It reminded me of so many similar struggles I had with my team at GiveWP. And so many leadership meetings at StellarWP. The struggle is real, and we’ve all felt it.
I’ve done the work of growth at GiveWP and across the StellarWP brands. Hearing these struggles again and again, I couldn’t shake the same question: what if I could tackle these problems alongside the teams feeling them? Not as an outside advisor, and not by handing over another playbook, but by working inside the real constraints product teams live with every day.
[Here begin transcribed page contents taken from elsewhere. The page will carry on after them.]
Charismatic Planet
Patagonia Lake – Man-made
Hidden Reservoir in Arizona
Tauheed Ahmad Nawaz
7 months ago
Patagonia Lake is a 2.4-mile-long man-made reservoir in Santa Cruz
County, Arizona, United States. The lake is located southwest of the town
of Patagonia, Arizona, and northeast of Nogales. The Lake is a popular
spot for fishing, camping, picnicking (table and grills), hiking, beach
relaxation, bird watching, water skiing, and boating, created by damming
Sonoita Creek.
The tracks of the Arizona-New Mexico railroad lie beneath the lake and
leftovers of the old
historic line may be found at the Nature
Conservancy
Growth Was Always Part of the Job
For most of my career, growth wasn’t a role I stepped into. It was a responsibility I carried as a founder and operator. When you’re building and running products, growth shows up whether you plan for it or not. It appears in support queues, onboarding friction, refund reasons, and the space between what you think you’ve built and how customers actually experience it.
At GiveWP, growth was shaped by how clearly we connected features to real fundraising workflows, how we handled pricing and packaging, and how seriously we treated post-purchase communication. After the acquisition, those same dynamics played out at StellarWP at a larger scale. Growth surfaced in leadership conversations about positioning, renewals, and support capacity. None of this lived neatly in a growth roadmap, but all of it directly affected revenue and retention.
What became clear over time is that growth rarely fails because teams are careless or inexperienced. It breaks down because the work is fragmented.
I’ve experienced that first hand. In one case, the fix wasn’t better campaigns or faster shipping. It was restructuring how documentation, support, and product feedback flowed together, so decisions upstream reduced pressure downstream.
That’s the pattern I couldn’t unsee. The work that mattered most lived between disciplines, not inside them. And it required leadership that could move across those boundaries without turning growth into a side project or a grab bag of tactics.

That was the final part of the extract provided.